Biden begins selling “American Jobs Plan”
The president began selling his $2 trillion infrastructure proposal on Wednesday
The plan would include fixing 20,000 miles of roads and 10,000 bridges. In addition to fixing infrastructure, the proposal would focus on tackling climate change, addressing racial inequalities and raising corporate taxes, according to the New York Times.
The spending in the plan would occur over a period of eight years.
If approved, officials said that the spending would “end decades of stagnation in federal investment in research and infrastructure- and would return government investment in those areas, as a share of the economy, to its highest levels since the 1960’s,” according to the New York Times.
The “American Jobs Plan,” is expected to face intense Republican opposition due to its size and reliance on corporate taxes in order for its execution. Senator Mitch McConnell already shared his unlikeliness to support the White House proposition.
“If it’s going to have massive tax increases and trillions more added to the national debt, it’s not likely,” McConnell said.
Two more sexual assault lawsuits filed against Houston Texans’ Deshaun Watson
On Tuesday evening, two additional lawsuits were filed against Deshaun Watson alleging inappropriate behavior and sexual assault.

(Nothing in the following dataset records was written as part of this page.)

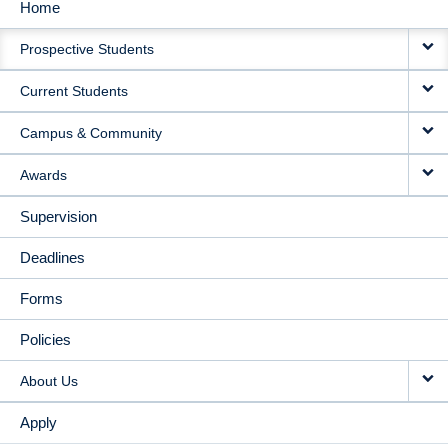
Home
MAIN
Prospective Students
NAVIGATION
Current Students
Campus & Community
Awards
Supervision
Deadlines
Forms
Policies
About Us
Apply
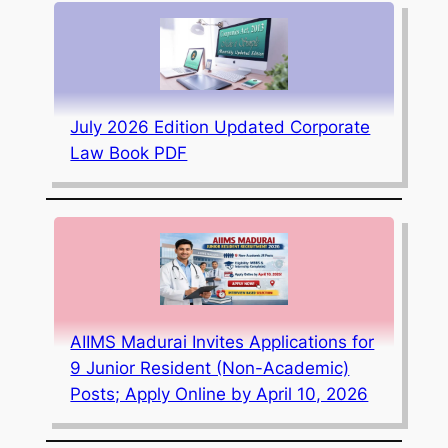
July 2026 Edition Updated Corporate
Law Book PDF
AIIMS Madurai Invites Applications for
9 Junior Resident (Non-Academic)
Posts; Apply Online by April 10, 2026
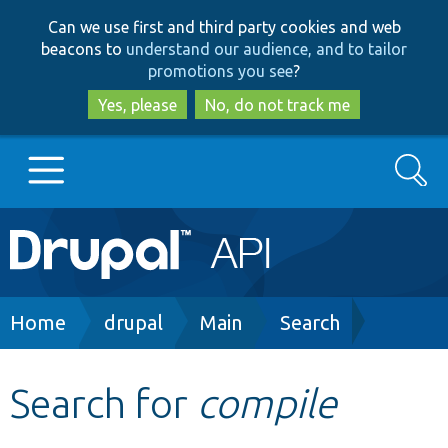
Skip
Skip
Can we use first and third party cookies and web
to
to
beacons to
understand our audience, and to tailor
main
search
promotions you see
?
content
Yes, please
No, do not track me
Search
Main
Go to Drupal.org
navigation
Drupal 7
Breadcrumb
Home
drupal
Main
Search
Drupal 8+
Search for
compile
Other projects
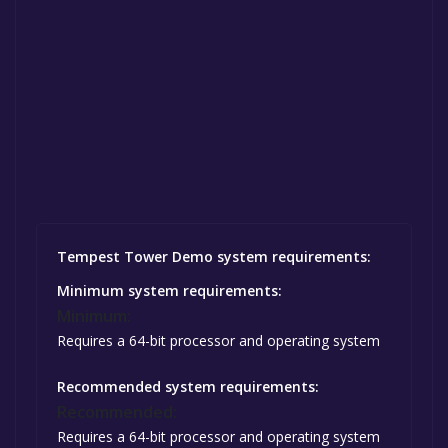
Tempest Tower Demo system requirements:
Minimum system requirements:
Minimum:
Requires a 64-bit processor and operating system
Recommended system requirements:
Recommended:
Requires a 64-bit processor and operating system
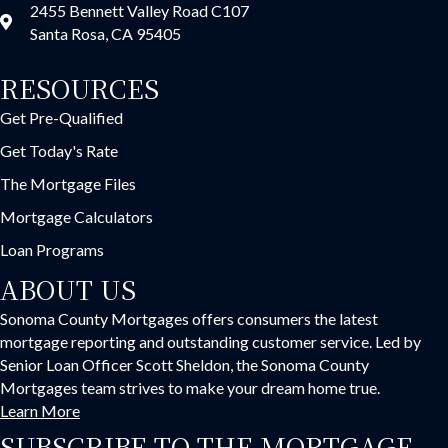
2455 Bennett Valley Road C107
Santa Rosa, CA 95405
RESOURCES
Get Pre-Qualified
Get Today's Rate
The Mortgage Files
Mortgage Calculators
Loan Programs
ABOUT US
Sonoma County Mortgages offers consumers the latest
mortgage reporting and outstanding customer service. Led by
Senior Loan Officer Scott Sheldon, the Sonoma County
Mortgages team strives to make your dream home true.
Learn More
SUBSCRIBE TO THE MORTGAGE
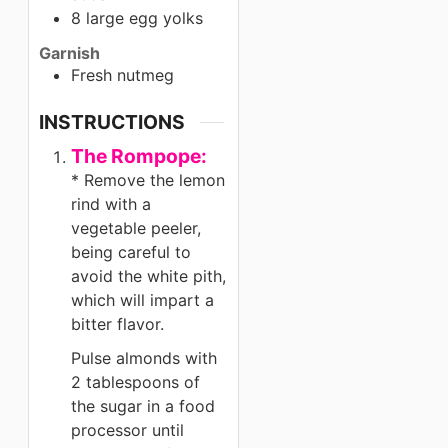
8 large egg yolks
Garnish
Fresh nutmeg
INSTRUCTIONS
The Rompope:
* Remove the lemon
rind with a
vegetable peeler,
being careful to
avoid the white pith,
which will impart a
bitter flavor.
Pulse almonds with
2 tablespoons of
the sugar in a food
processor until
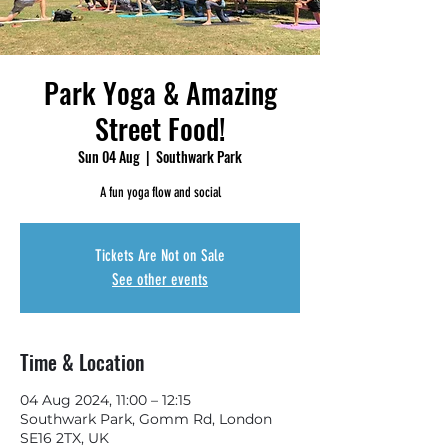
Park Yoga & Amazing
Street Food!
Sun 04 Aug
  |  
Southwark Park
A fun yoga flow and social
Tickets Are Not on Sale
See other events
Time & Location
04 Aug 2024, 11:00 – 12:15
Southwark Park, Gomm Rd, London
SE16 2TX, UK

According to ESPN, one of the lawsuits states that Watson was deleting Instagram messages and contacting the women who had previously given him massages in an attempt to “settle” those cases.
The number of allegations against the Texans quarterback is now up to 21 in total.
Watson’s lawyer, Rusty Hardin, released a statement on Monday, which said that Watson has not deleted any messages over the past two weeks and denies allegations of contacting any of the women directly.
The Texans released a statement stating that they would stay in close contact with the NFL during its investigation.
Unemployment claims back up to 700,000
According to The Washington Post, the increase in filings comes as a surprise following last week’s tally count that set a pandemic-era low.
Economists expected the job claims filed last week to decrease to 675,000, but instead the number of claims increased by 61,000.
The total now sits at 719,000, reinforcing the unpredictability that COVID-19 has had on economic recovery.